In the second case, libc detects that you're writing on a file, so, to enhance the performance, it enables buffering; because of this, usually the first printf won't immediately be committed, and your write will happen before libc actually flushes the buffer.

Again, this is what usually happens. I don't think this kind of behavior is mandated by any standard (edit: actually, this is mandated by C99, see @Jonathan's comment) (and in the second example, even with buffering enabled, the library may decide to do a flush anyway, e.g. if the buffer gets filled by your printf).

2 Comments

The behaviour is mandated by the standard. In C99, §7.19.3, ¶3 When a stream is fully buffered, characters are intended to be transmitted to or from the host environment as a block when a buffer is filled.
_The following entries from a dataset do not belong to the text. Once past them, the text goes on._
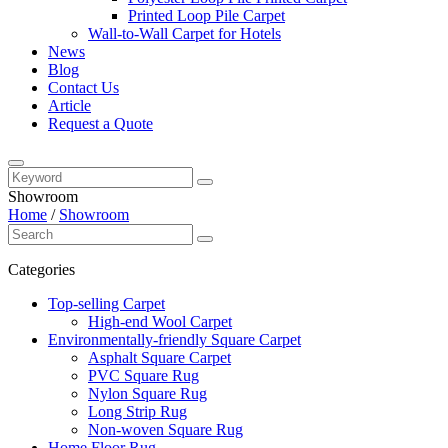
Printed Loop Pile Carpet
Wall-to-Wall Carpet for Hotels
News
Blog
Contact Us
Article
Request a Quote
Showroom
Home
/
Showroom
Categories
Top-selling Carpet
High-end Wool Carpet
Environmentally-friendly Square Carpet
Asphalt Square Carpet
PVC Square Rug
Nylon Square Rug
Long Strip Rug
Non-woven Square Rug
Home Floor Rug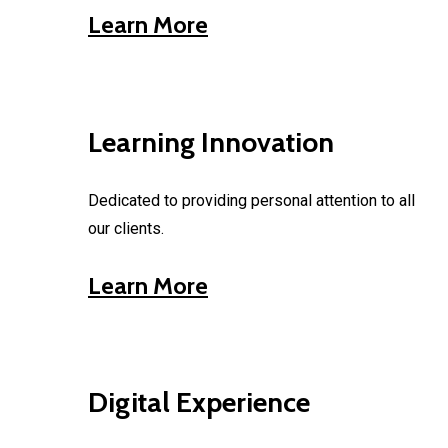
Learn More
Learning Innovation
Dedicated to providing personal attention to all
our clients.
Learn More
Digital Experience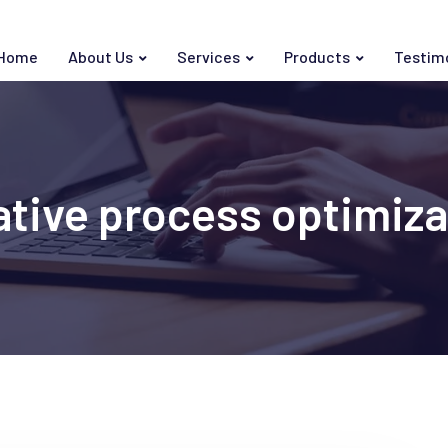
Home
About Us
Services
Products
Testim
ative process optimiza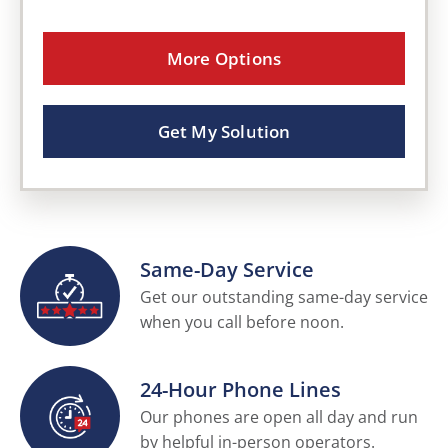
More Options
Get My Solution
Same-Day Service
Get our outstanding same-day service
when you call before noon.
24-Hour Phone Lines
Our phones are open all day and run
by helpful in-person operators.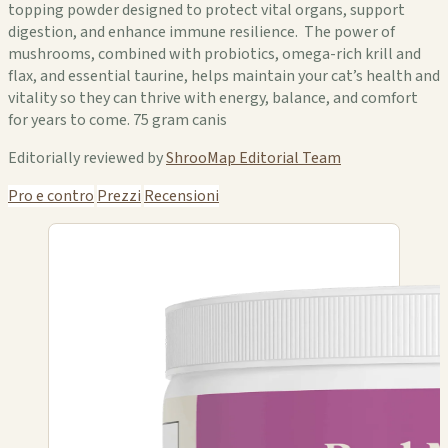
topping powder designed to protect vital organs, support
digestion, and enhance immune resilience. The power of
mushrooms, combined with probiotics, omega-rich krill and
flax, and essential taurine, helps maintain your cat’s health and
vitality so they can thrive with energy, balance, and comfort
for years to come. 75 gram canis
Editorially reviewed by
ShrooMap Editorial Team
Pro e contro
Prezzi
Recensioni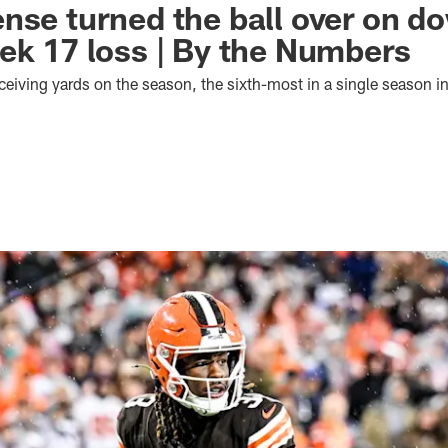
nse turned the ball over on d
ek 17 loss | By the Numbers
eiving yards on the season, the sixth-most in a single season i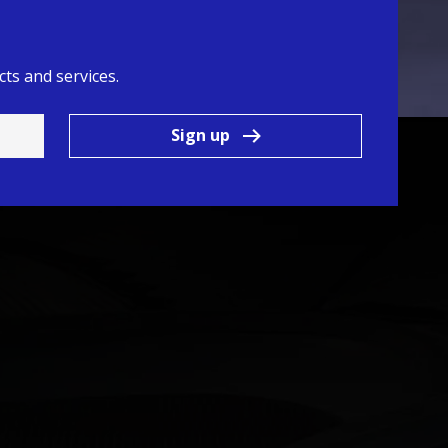
ts and services.
Sign up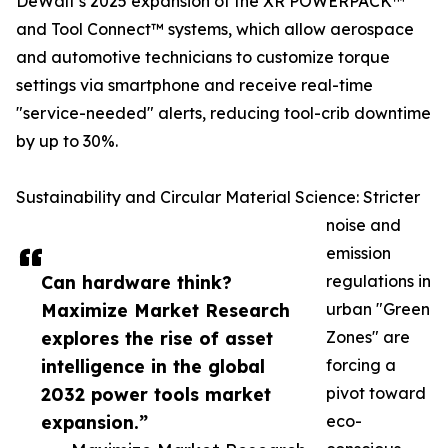
DeWalt’s 2025 expansion of the XR POWERPACK™
and Tool Connect™ systems, which allow aerospace
and automotive technicians to customize torque
settings via smartphone and receive real-time
"service-needed" alerts, reducing tool-crib downtime
by up to 30%.
Sustainability and Circular Material Science: Stricter
noise and
emission
Can hardware think?
regulations in
Maximize Market Research
urban "Green
explores the rise of asset
Zones" are
intelligence in the global
forcing a
2032 power tools market
pivot toward
expansion.”
eco-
When a stream is line buffered, characters are intended to be transmitted to or from the host environment as a block when a new-line character is encountered. and ¶7 As initially opened, the standard error stream is not fully buffered; the standard input and standard output streams are fully buffered if and only if the stream can be determined not to refer to an interactive device.
@JonathanLeffler: uh, good to know, I didn't found that because I was looking for "terminal" instead of "interactive device". I fixed my answer.
0

Internally printf will use write when its buffer is full. It may also do a write before the buffer is full if it detects it is writing to an interactive output such as stdout that hasn't been redirected.